[Records from a data collection]
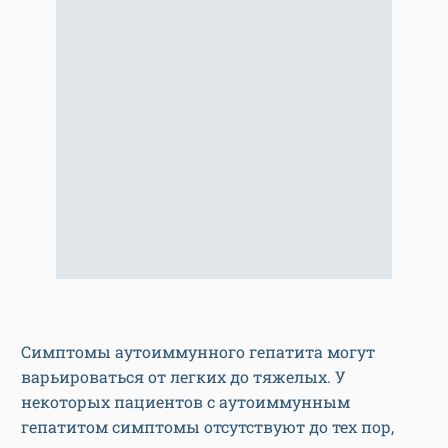
Симптомы аутоиммунного гепатита могут
варьироваться от легких до тяжелых. У
некоторых пациентов с аутоиммунным
гепатитом симптомы отсутствуют до тех пор,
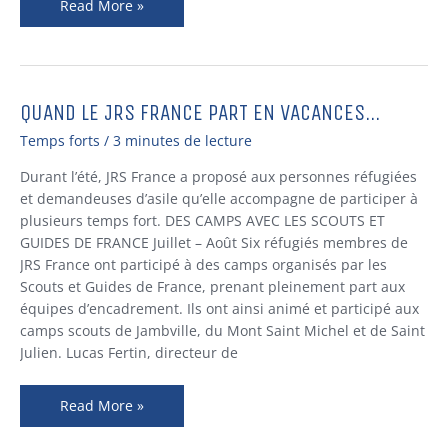
Read More »
QUAND LE JRS FRANCE PART EN VACANCES…
Quand
le
Temps forts
/
3 minutes de lecture
JRS
France
Durant l’été, JRS France a proposé aux personnes réfugiées
part
et demandeuses d’asile qu’elle accompagne de participer à
en
plusieurs temps fort. DES CAMPS AVEC LES SCOUTS ET
vacances…
GUIDES DE FRANCE Juillet – Août Six réfugiés membres de
JRS France ont participé à des camps organisés par les
Scouts et Guides de France, prenant pleinement part aux
équipes d’encadrement. Ils ont ainsi animé et participé aux
camps scouts de Jambville, du Mont Saint Michel et de Saint
Julien. Lucas Fertin, directeur de
Read More »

▸ The task:
If a line of the entries above holds the word "participé", count it; report only how many such lines there are.

▸ Expected output:
2